Although the 2020 season was cancelled due to the pandemic, Billhardt was invited to train with the team.

=== Tormenta FC ===

==== 2021 ====
On 1 February 2021, Billhardt joined the main Tormenta FC in USL League One. Billhardt made his team debut in a 1–0 loss to Fort Lauderdale CF. On 1 May 2021, he recorded is first assist on a goal by Curtis Thorn in a 3–1 win against FC Tucson. On 8 May 2021, he suffered a season-ending injury versus the Richmond Kickers. In the season he made five appearances.

==== 2022 ====
On 2 April 2022, he made his first appearance in the 2022 season in the opening match, a 1–0 home loss to North Carolina FC. On 30 April, he scored his first goal for the club in a 2–0 win over FC Tucson. He scored in 2–2 draw against Richmond Kickers. On 3 June, he assisted a goal for Kingsford Adjei in a 1–1 draw against Northern Colorado Hailstorm FC. He also provided an assist for Jake Dengler in a 2–2 draw against Forward Madison FC.

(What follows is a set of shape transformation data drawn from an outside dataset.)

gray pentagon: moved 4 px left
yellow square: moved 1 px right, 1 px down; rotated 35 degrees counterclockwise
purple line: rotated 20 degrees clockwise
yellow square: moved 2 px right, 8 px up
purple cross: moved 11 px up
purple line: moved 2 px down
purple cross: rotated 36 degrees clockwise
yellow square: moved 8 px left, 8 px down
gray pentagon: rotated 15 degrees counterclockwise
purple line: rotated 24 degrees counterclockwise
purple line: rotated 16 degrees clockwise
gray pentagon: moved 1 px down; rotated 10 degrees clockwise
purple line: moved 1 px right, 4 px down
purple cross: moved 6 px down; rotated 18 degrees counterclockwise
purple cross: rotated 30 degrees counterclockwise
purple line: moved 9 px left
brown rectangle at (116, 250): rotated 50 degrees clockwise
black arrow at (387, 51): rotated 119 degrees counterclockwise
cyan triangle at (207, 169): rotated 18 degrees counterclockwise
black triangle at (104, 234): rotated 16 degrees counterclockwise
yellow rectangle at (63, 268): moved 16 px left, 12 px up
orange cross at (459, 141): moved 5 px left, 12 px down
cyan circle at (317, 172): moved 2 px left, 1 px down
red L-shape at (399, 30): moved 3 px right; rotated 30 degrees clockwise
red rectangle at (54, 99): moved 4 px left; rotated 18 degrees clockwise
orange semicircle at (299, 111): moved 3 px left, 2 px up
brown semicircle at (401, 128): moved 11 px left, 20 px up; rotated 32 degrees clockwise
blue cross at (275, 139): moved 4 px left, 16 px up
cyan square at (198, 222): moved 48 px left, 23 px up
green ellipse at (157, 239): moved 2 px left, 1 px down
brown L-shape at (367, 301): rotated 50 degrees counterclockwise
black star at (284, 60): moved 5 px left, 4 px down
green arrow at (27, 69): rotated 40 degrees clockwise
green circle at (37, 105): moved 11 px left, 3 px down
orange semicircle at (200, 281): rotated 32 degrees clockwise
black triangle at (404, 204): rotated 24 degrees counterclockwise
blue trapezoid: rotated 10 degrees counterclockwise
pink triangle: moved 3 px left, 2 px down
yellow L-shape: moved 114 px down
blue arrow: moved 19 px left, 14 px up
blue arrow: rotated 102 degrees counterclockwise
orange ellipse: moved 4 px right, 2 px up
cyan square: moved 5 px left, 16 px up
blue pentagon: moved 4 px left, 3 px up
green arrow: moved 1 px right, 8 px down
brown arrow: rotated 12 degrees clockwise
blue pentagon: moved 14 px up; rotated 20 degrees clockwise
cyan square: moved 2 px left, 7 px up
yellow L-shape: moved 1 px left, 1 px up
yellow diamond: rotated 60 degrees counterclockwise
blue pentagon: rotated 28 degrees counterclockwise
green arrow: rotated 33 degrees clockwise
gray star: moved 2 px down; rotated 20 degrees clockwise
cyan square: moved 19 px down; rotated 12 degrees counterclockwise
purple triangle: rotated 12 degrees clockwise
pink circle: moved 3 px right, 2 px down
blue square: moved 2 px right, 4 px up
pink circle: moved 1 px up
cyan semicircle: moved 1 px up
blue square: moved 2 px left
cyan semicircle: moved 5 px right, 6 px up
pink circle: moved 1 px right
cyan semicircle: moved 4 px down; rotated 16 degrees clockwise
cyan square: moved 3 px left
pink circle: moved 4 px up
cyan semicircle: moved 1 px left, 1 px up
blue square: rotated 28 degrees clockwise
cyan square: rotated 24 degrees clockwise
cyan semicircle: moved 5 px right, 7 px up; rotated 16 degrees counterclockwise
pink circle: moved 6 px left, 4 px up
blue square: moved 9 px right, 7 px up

On 24 June, he scored in a 2–3 home loss to Union Omaha. On 12 July, he provided a goal and assist in a 5–5 draw against Greenville Triumph. He assisted a goal for in a 2–1 loss against Chattanooga Red Wolves. On 6 September 2022, he scored the only goal for Tormenta in a 3–1 loss to the Richmond Kickers. He later appeared three times in the playoffs including the final and won his first trophy for the club. In the 2022 season, he made 17 appearances and scored 5 goals.

=== Detroit City FC ===
On 19 January 2023, Billhardt joined USL Championship club Detroit City FC. He made his debut in a 3–1 win against El Paso Locomotive. He provided his only assist of the season in a 1–0 win against Gold Star FC in the U.S. Open Cup. He made a total of 13 appearances with zero goals.

=== Richmond Kickers ===

==== 2024 ====
On 20 February 2024, Billhardt signed for USL League One club Richmond Kickers. On 16 March, he made his debut and including his first goal in a 2–1 loss against expansion club, Spokane Velocity. He then scored in a 3–2 win over Central Valley Fuego. He scored in a 2–2 draw against Forward Madison FC. On 3 May 2024, he scored in a 1–1 draw against One Knoxville SC. He would score in a 2–1 loss against Lexington SC.

==== 2025 ====
On 15 March 2025, he made his first appearance of the 2025 season in a 1–0 loss against Charlotte Independence. On 25 June 2025, he scored his first goal of the season in a 3–4 win over Union Omaha. On 20 September, he provided an assist to Darwin Espinal in a 2–3 loss against Charlotte Independence.

On 4 October, he scored a goal against One Knoxville SC, and the game resulted in a 2–1 victory. On 25 October 2025, he made his final appearance for the Kickers against Forward Madison FC, during the match he scored a goal and assisted two goals for Emiliano Terzaghi and Marcelo Lage, he was subbed out for Hayden Anderson and the match ended 5–1. He departed from the Kickers after scoring 8 goals in 39 appearances across his two seasons with the Kickers.

=== Union Omaha ===
On 15 December 2025, Billhardt joined Union Omaha in USL League One. He made his debut for The Owls in a 1–0 loss against Spokane Velocity. Billhardt scored his first goal for Union Omaha in a 3–1 away win against AV Alta FC.